The Bank of Canada announced its widely expected decision to reduce its target for the overnight rate by 25 basis points to 4.25 percent, with the Bank Rate at 4.50 percent and the deposit rate at 4.25 percent.
The Canadian central banks Governing Council said it decided to continue lowering rates due to continued easing in broad inflationary pressures.
The accompanying statement noted inflation slowed further to 2.5 percent in July, with high shelter price inflation starting to slow.
Excess supply in the economy continues to put downward pressure on inflation, while price increases in shelter and some other services are holding inflation up, the Bank of Canada said.
Governing Council is carefully assessing these opposing forces on inflation, the bank added. Monetary policy decisions will be guided by incoming information and our assessment of their implications for the inflation outlook.
With regard to the Canadian economy, the Bank of Canada noted the economy grew by 2.1 percent in the second quarter, led by government spending and business investment.

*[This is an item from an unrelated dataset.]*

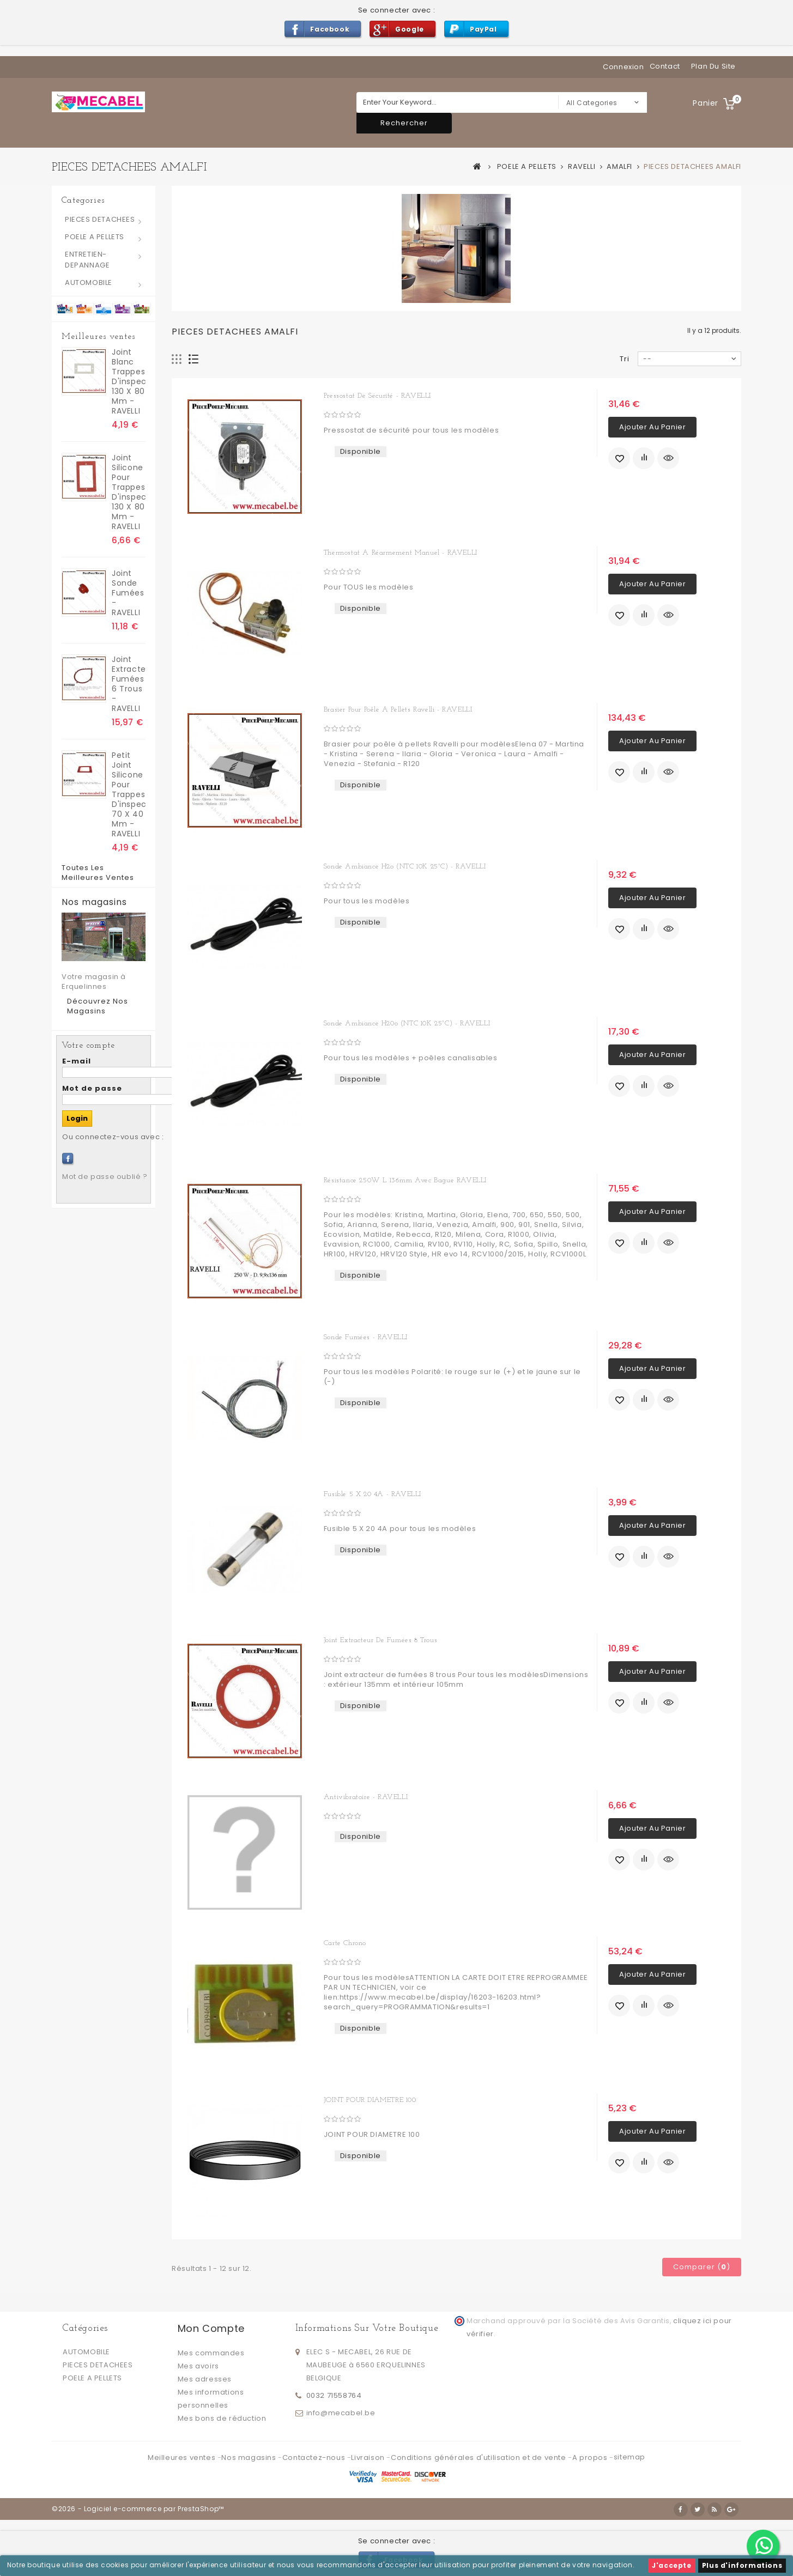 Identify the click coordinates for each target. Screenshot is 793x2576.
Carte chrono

This was slightly stronger than forecast in July, but preliminary indicators suggest that economic activity was soft through June and July, the bank said.
The Canadian central bank also said the labor market continues to slow, with little change in employment in recent months, but noted wage growth remains elevated relative to productivity.
The Bank of Canadas next interest rate announcement is scheduled for October 23, when the bank will also publish its next full outlook for the economy and inflation, including risks to the projection.